== Study material ==

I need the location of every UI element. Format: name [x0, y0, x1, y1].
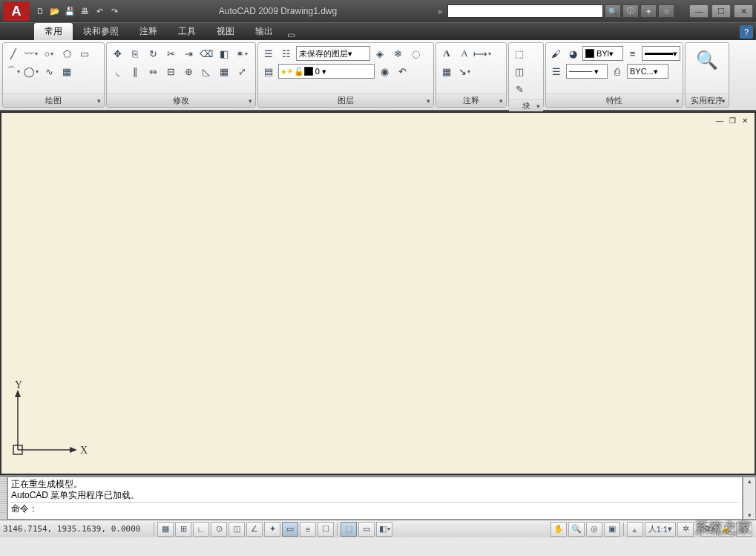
tab-output[interactable]: 输出: [245, 23, 283, 40]
expand-icon[interactable]: ▾: [427, 97, 430, 105]
polyline-tool[interactable]: 〰▾: [23, 45, 39, 62]
break-tool[interactable]: ⊟: [162, 63, 179, 79]
snap-toggle[interactable]: ▦: [157, 522, 174, 537]
erase-tool[interactable]: ⌫: [198, 45, 214, 62]
qat-open-icon[interactable]: 📂: [48, 4, 62, 18]
close-button[interactable]: ✕: [734, 4, 753, 18]
otrack-toggle[interactable]: ∠: [246, 522, 263, 537]
tab-extra-icon[interactable]: ▭: [283, 30, 298, 40]
steering-wheel-button[interactable]: ◎: [586, 522, 602, 537]
layer-states-button[interactable]: ☷: [278, 45, 295, 62]
tab-home[interactable]: 常用: [34, 23, 73, 40]
plotstyle-combo[interactable]: BYC...▾: [627, 64, 668, 79]
maximize-button[interactable]: ☐: [711, 4, 731, 18]
lwt-toggle[interactable]: ≡: [300, 522, 316, 537]
layout-button[interactable]: ▭: [358, 522, 375, 537]
chamfer-tool[interactable]: ◺: [198, 63, 214, 79]
model-button[interactable]: ⬚: [341, 522, 357, 537]
favorites-button[interactable]: ✦: [640, 4, 657, 18]
scale-combo[interactable]: 人 1:1▾: [645, 522, 676, 537]
copy-tool[interactable]: ⎘: [127, 45, 143, 62]
explode-tool[interactable]: ✶▾: [234, 45, 250, 62]
workspace-switch[interactable]: ⚙▾: [700, 522, 717, 537]
layer-filter-button[interactable]: ▤: [260, 63, 277, 79]
layer-props-button[interactable]: ☰: [260, 45, 277, 62]
rectangle-tool[interactable]: ▭: [76, 45, 93, 62]
layer-state-combo[interactable]: 未保存的图层 ▾: [296, 46, 370, 61]
move-tool[interactable]: ✥: [109, 45, 125, 62]
linetype-combo[interactable]: ──── ▾: [566, 64, 608, 79]
qat-print-icon[interactable]: 🖶: [78, 4, 91, 18]
expand-icon[interactable]: ▾: [499, 97, 503, 105]
leader-tool[interactable]: ↘▾: [456, 63, 473, 79]
create-block-button[interactable]: ◫: [511, 63, 527, 79]
table-tool[interactable]: ▦: [438, 63, 455, 79]
match-props-button[interactable]: 🖌: [548, 45, 564, 62]
expand-icon[interactable]: ▾: [536, 102, 540, 110]
zoom-extents-button[interactable]: 🔍: [692, 45, 722, 75]
array-tool[interactable]: ▦: [216, 63, 232, 79]
expand-icon[interactable]: ▾: [676, 97, 680, 105]
app-menu-button[interactable]: A: [3, 1, 30, 21]
dimension-tool[interactable]: ⟼▾: [474, 45, 490, 62]
trim-tool[interactable]: ✂: [162, 45, 179, 62]
text-tool[interactable]: A: [456, 45, 473, 62]
command-scrollbar[interactable]: ▴▾: [743, 477, 756, 520]
drawing-canvas[interactable]: — ❐ ✕ Y X: [1, 113, 755, 474]
layer-prev-button[interactable]: ↶: [394, 63, 410, 79]
qat-redo-icon[interactable]: ↷: [108, 4, 121, 18]
expand-icon[interactable]: ▾: [722, 97, 726, 105]
tab-view[interactable]: 视图: [206, 23, 245, 40]
circle-tool[interactable]: ○▾: [41, 45, 57, 62]
expand-icon[interactable]: ▾: [97, 97, 101, 105]
infocenter-search-input[interactable]: [447, 4, 603, 18]
current-layer-combo[interactable]: ●☀🔓 0 ▾: [278, 64, 375, 79]
spline-tool[interactable]: ∿: [41, 63, 57, 79]
plot-style-icon[interactable]: ⎙: [609, 63, 625, 79]
insert-block-button[interactable]: ⬚: [511, 45, 527, 62]
comm-center-button[interactable]: ⓘ: [622, 4, 639, 18]
anno-vis-toggle[interactable]: ✲: [677, 522, 694, 537]
tab-annotate[interactable]: 注释: [129, 23, 168, 40]
line-tool[interactable]: ╱: [5, 45, 22, 62]
doc-restore-button[interactable]: ❐: [727, 116, 737, 125]
dyn-toggle[interactable]: ▭: [282, 522, 298, 537]
layer-off-button[interactable]: ◌: [407, 45, 424, 62]
lock-ui-button[interactable]: 🔒: [718, 522, 734, 537]
search-button[interactable]: 🔍: [605, 4, 621, 18]
layer-match-button[interactable]: ◉: [376, 63, 392, 79]
ducs-toggle[interactable]: ✦: [264, 522, 280, 537]
extend-tool[interactable]: ⇥: [180, 45, 197, 62]
osnap-toggle[interactable]: ◫: [229, 522, 245, 537]
join-tool[interactable]: ⊕: [180, 63, 197, 79]
doc-minimize-button[interactable]: —: [714, 116, 725, 125]
hatch-tool[interactable]: ▦: [59, 63, 75, 79]
mtext-tool[interactable]: A: [438, 45, 455, 62]
command-drag-handle[interactable]: [0, 477, 7, 520]
color-combo[interactable]: BYl▾: [582, 46, 623, 61]
scale-tool[interactable]: ⤢: [234, 63, 250, 79]
command-history[interactable]: 正在重生成模型。 AutoCAD 菜单实用程序已加载。 命令：: [7, 477, 743, 520]
qat-save-icon[interactable]: 💾: [63, 4, 76, 18]
layer-iso-button[interactable]: ◈: [372, 45, 388, 62]
quickview-button[interactable]: ◧▾: [376, 522, 392, 537]
qp-toggle[interactable]: ☐: [318, 522, 334, 537]
rotate-tool[interactable]: ↻: [145, 45, 161, 62]
lineweight-combo[interactable]: ▾: [642, 46, 680, 61]
ellipse-tool[interactable]: ◯▾: [23, 63, 39, 79]
zoom-button[interactable]: 🔍: [568, 522, 585, 537]
polar-toggle[interactable]: ⊙: [211, 522, 227, 537]
clean-screen-button[interactable]: ▢: [736, 522, 752, 537]
mirror-tool[interactable]: ◧: [216, 45, 232, 62]
minimize-button[interactable]: —: [689, 4, 709, 18]
showmotion-button[interactable]: ▣: [604, 522, 620, 537]
fillet-tool[interactable]: ◟: [109, 63, 125, 79]
offset-tool[interactable]: ‖: [127, 63, 143, 79]
edit-block-button[interactable]: ✎: [511, 81, 527, 97]
layer-freeze-button[interactable]: ❄: [389, 45, 406, 62]
pan-button[interactable]: ✋: [550, 522, 567, 537]
command-window[interactable]: 正在重生成模型。 AutoCAD 菜单实用程序已加载。 命令： ▴▾: [0, 475, 756, 520]
doc-close-button[interactable]: ✕: [740, 116, 750, 125]
qat-undo-icon[interactable]: ↶: [93, 4, 106, 18]
arc-tool[interactable]: ⌒▾: [5, 63, 22, 79]
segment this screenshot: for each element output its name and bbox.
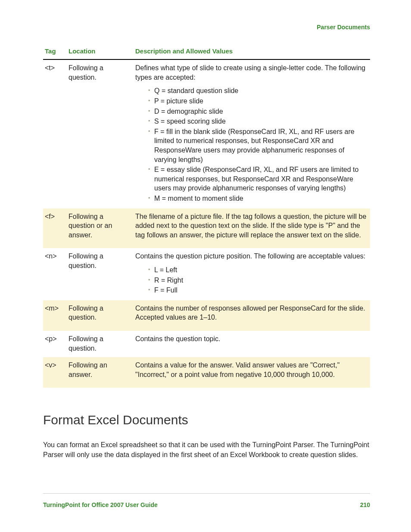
list-item: R = Right: [148, 276, 367, 285]
description-text: Contains the question topic.: [135, 334, 367, 344]
table-row: <f>Following a question or an answer.The…: [43, 208, 370, 249]
running-header: Parser Documents: [43, 24, 370, 31]
col-header-desc: Description and Allowed Values: [134, 44, 370, 59]
description-text: The filename of a picture file. If the t…: [135, 212, 367, 240]
list-item: P = picture slide: [148, 96, 367, 106]
col-header-tag: Tag: [43, 44, 67, 59]
cell-tag: <f>: [43, 208, 67, 249]
cell-tag: <m>: [43, 300, 67, 331]
table-row: <v>Following an answer.Contains a value …: [43, 357, 370, 388]
cell-location: Following a question.: [67, 248, 134, 300]
list-item: S = speed scoring slide: [148, 117, 367, 126]
cell-description: The filename of a picture file. If the t…: [134, 208, 370, 249]
cell-location: Following a question.: [67, 300, 134, 331]
description-text: Contains the question picture position. …: [135, 252, 367, 261]
page-footer: TurningPoint for Office 2007 User Guide …: [43, 493, 370, 508]
table-row: <p>Following a question.Contains the que…: [43, 331, 370, 357]
section-heading: Format Excel Documents: [43, 413, 370, 427]
list-item: F = Full: [148, 286, 367, 295]
list-item: E = essay slide (ResponseCard IR, XL, an…: [148, 165, 367, 193]
bullet-list: Q = standard question slideP = picture s…: [135, 86, 367, 203]
list-item: F = fill in the blank slide (ResponseCar…: [148, 127, 367, 164]
cell-tag: <t>: [43, 59, 67, 208]
cell-description: Contains the number of responses allowed…: [134, 300, 370, 331]
cell-description: Contains the question picture position. …: [134, 248, 370, 300]
cell-description: Contains the question topic.: [134, 331, 370, 357]
col-header-location: Location: [67, 44, 134, 59]
list-item: M = moment to moment slide: [148, 194, 367, 203]
cell-location: Following an answer.: [67, 357, 134, 388]
description-text: Contains the number of responses allowed…: [135, 304, 367, 322]
description-text: Contains a value for the answer. Valid a…: [135, 361, 367, 379]
list-item: L = Left: [148, 265, 367, 275]
footer-title: TurningPoint for Office 2007 User Guide: [43, 501, 158, 508]
table-row: <n>Following a question.Contains the que…: [43, 248, 370, 300]
cell-tag: <v>: [43, 357, 67, 388]
cell-tag: <n>: [43, 248, 67, 300]
cell-location: Following a question.: [67, 59, 134, 208]
cell-tag: <p>: [43, 331, 67, 357]
cell-description: Contains a value for the answer. Valid a…: [134, 357, 370, 388]
list-item: D = demographic slide: [148, 107, 367, 116]
description-text: Defines what type of slide to create usi…: [135, 63, 367, 82]
table-row: <m>Following a question.Contains the num…: [43, 300, 370, 331]
section-body: You can format an Excel spreadsheet so t…: [43, 440, 370, 460]
cell-description: Defines what type of slide to create usi…: [134, 59, 370, 208]
cell-location: Following a question or an answer.: [67, 208, 134, 249]
tags-table: Tag Location Description and Allowed Val…: [43, 44, 370, 388]
footer-page-number: 210: [360, 501, 370, 508]
bullet-list: L = LeftR = RightF = Full: [135, 265, 367, 295]
cell-location: Following a question.: [67, 331, 134, 357]
list-item: Q = standard question slide: [148, 86, 367, 96]
table-row: <t>Following a question.Defines what typ…: [43, 59, 370, 208]
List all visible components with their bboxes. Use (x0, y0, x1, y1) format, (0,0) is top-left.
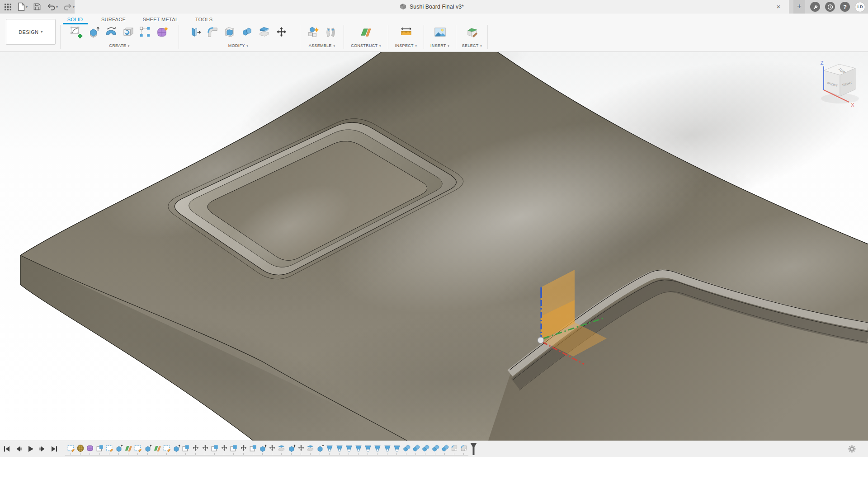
timeline-feature-fillet-icon[interactable] (393, 444, 401, 452)
next-step-button[interactable] (38, 445, 47, 453)
timeline-feature-sketch-icon[interactable] (163, 444, 171, 452)
timeline-feature-extrude-icon[interactable] (288, 444, 296, 452)
revolve-icon[interactable] (104, 25, 118, 40)
timeline-feature-combine-icon[interactable] (412, 444, 420, 452)
timeline-feature-fillet-icon[interactable] (335, 444, 344, 452)
timeline-feature-extrude-icon[interactable] (115, 444, 123, 452)
select-icon[interactable] (465, 25, 480, 40)
timeline-feature-fillet-icon[interactable] (326, 444, 334, 452)
timeline-feature-combine-icon[interactable] (441, 444, 449, 452)
viewport-canvas[interactable]: TOP FRONT RIGHT Z X (0, 52, 868, 441)
timeline-feature-fillet-icon[interactable] (364, 444, 372, 452)
joint-icon[interactable] (323, 25, 338, 40)
previous-step-button[interactable] (14, 445, 23, 453)
tab-sheet-metal[interactable]: SHEET METAL (143, 17, 179, 22)
ribbon-group-label-select[interactable]: SELECT ▾ (457, 43, 487, 48)
account-avatar[interactable]: LD (855, 2, 865, 12)
create-form-icon[interactable] (155, 25, 170, 40)
construction-plane-icon[interactable] (359, 25, 373, 40)
split-body-icon[interactable] (257, 25, 272, 40)
timeline-settings-gear-icon[interactable] (848, 445, 856, 453)
timeline-feature-move-icon[interactable] (220, 444, 228, 452)
save-button[interactable] (32, 1, 42, 13)
timeline-feature-move-icon[interactable] (192, 444, 200, 452)
file-menu-button[interactable]: ▾ (16, 1, 29, 13)
new-component-icon[interactable] (306, 25, 321, 40)
app-grid-icon[interactable] (3, 1, 13, 13)
timeline-feature-move-icon[interactable] (297, 444, 305, 452)
timeline-feature-box-icon[interactable] (230, 444, 238, 452)
tab-solid[interactable]: SOLID (67, 17, 83, 22)
undo-button[interactable]: ▾ (45, 1, 59, 13)
ribbon-group-create: CREATE ▾ (60, 25, 179, 49)
move-copy-icon[interactable] (274, 25, 289, 40)
timeline-feature-combine-icon[interactable] (431, 444, 439, 452)
timeline-feature-sketch-icon[interactable] (67, 444, 75, 452)
timeline-feature-fillet-icon[interactable] (345, 444, 353, 452)
go-to-end-button[interactable] (50, 445, 58, 453)
fillet-icon[interactable] (205, 25, 220, 40)
ribbon-group-label-construct[interactable]: CONSTRUCT ▾ (345, 43, 387, 48)
extrude-icon[interactable] (86, 25, 101, 40)
create-sketch-icon[interactable] (69, 25, 84, 40)
timeline-feature-box-icon[interactable] (96, 444, 104, 452)
tab-surface[interactable]: SURFACE (101, 17, 126, 22)
help-icon[interactable]: ? (840, 2, 850, 12)
rectangular-pattern-icon[interactable] (138, 25, 153, 40)
timeline-feature-fillet-icon[interactable] (373, 444, 382, 452)
timeline-position-marker[interactable] (470, 443, 477, 455)
timeline-feature-split-icon[interactable] (307, 444, 315, 452)
play-button[interactable] (26, 445, 35, 453)
press-pull-icon[interactable] (188, 25, 203, 40)
timeline-feature-combine-icon[interactable] (402, 444, 410, 452)
job-status-icon[interactable] (810, 2, 820, 12)
timeline-feature-cplane-icon[interactable] (124, 444, 132, 452)
timeline-feature-box-icon[interactable] (249, 444, 257, 452)
tab-tools[interactable]: TOOLS (195, 17, 213, 22)
timeline-feature-form-tan-icon[interactable] (76, 444, 85, 452)
timeline-feature-split-icon[interactable] (278, 444, 286, 452)
viewport-3d[interactable]: TOP FRONT RIGHT Z X (0, 52, 868, 441)
timeline-feature-sketch-icon[interactable] (105, 444, 113, 452)
shell-icon[interactable] (222, 25, 237, 40)
ribbon-group-label-insert[interactable]: INSERT ▾ (425, 43, 455, 48)
timeline-feature-move-icon[interactable] (240, 444, 248, 452)
ribbon-group-label-modify[interactable]: MODIFY ▾ (180, 43, 297, 48)
timeline-feature-sketch-icon[interactable] (134, 444, 142, 452)
insert-image-icon[interactable] (433, 25, 448, 40)
origin-point[interactable] (538, 337, 544, 343)
combine-icon[interactable] (240, 25, 255, 40)
ribbon-toolbar: DESIGN ▾ SOLIDSURFACESHEET METALTOOLS CR… (0, 14, 868, 52)
undo-caret[interactable]: ▾ (56, 5, 58, 9)
timeline-feature-fillet-icon[interactable] (354, 444, 363, 452)
timeline-feature-move-icon[interactable] (268, 444, 276, 452)
new-tab-button[interactable]: + (793, 0, 805, 14)
timeline-feature-combine-icon[interactable] (421, 444, 429, 452)
timeline-feature-fillet-icon[interactable] (383, 444, 392, 452)
timeline-feature-fillet-gray-icon[interactable] (460, 444, 468, 452)
timeline-feature-extrude-icon[interactable] (316, 444, 324, 452)
hole-icon[interactable] (121, 25, 136, 40)
timeline-feature-box-icon[interactable] (211, 444, 219, 452)
timeline-feature-move-icon[interactable] (201, 444, 209, 452)
ribbon-group-label-assemble[interactable]: ASSEMBLE ▾ (301, 43, 343, 48)
notifications-clock-icon[interactable] (825, 2, 835, 12)
document-tab[interactable]: Sushi Board Final v3* × (75, 0, 789, 14)
ribbon-group-modify: MODIFY ▾ (180, 25, 297, 49)
ribbon-group-inspect: INSPECT ▾ (389, 25, 423, 49)
close-tab-icon[interactable]: × (774, 2, 783, 12)
timeline-feature-extrude-icon[interactable] (259, 444, 267, 452)
ribbon-group-label-create[interactable]: CREATE ▾ (60, 43, 179, 48)
document-title: Sushi Board Final v3* (410, 4, 464, 10)
timeline-feature-extrude-icon[interactable] (172, 444, 180, 452)
timeline-feature-cplane-icon[interactable] (153, 444, 161, 452)
timeline-feature-extrude-icon[interactable] (144, 444, 152, 452)
measure-icon[interactable] (399, 25, 414, 40)
go-to-start-button[interactable] (3, 445, 11, 453)
timeline-feature-fillet-gray-icon[interactable] (450, 444, 458, 452)
timeline-feature-box-icon[interactable] (182, 444, 190, 452)
ribbon-group-label-inspect[interactable]: INSPECT ▾ (389, 43, 423, 48)
timeline-feature-form-purple-icon[interactable] (86, 444, 94, 452)
design-workspace-dropdown[interactable]: DESIGN ▾ (6, 19, 56, 45)
redo-button[interactable]: ▾ (62, 1, 76, 13)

===

▸ **About this exercise**
Whenever the word "command" occurs in a line above, copy that line.

▸ **Answer**
command-scrollbar[interactable]: ▴▾: [743, 477, 756, 520]
command-drag-handle[interactable]: [0, 477, 7, 520]
command-history[interactable]: 正在重生成模型。 AutoCAD 菜单实用程序已加载。 命令：: [7, 477, 743, 520]
command-window[interactable]: 正在重生成模型。 AutoCAD 菜单实用程序已加载。 命令： ▴▾: [0, 475, 756, 520]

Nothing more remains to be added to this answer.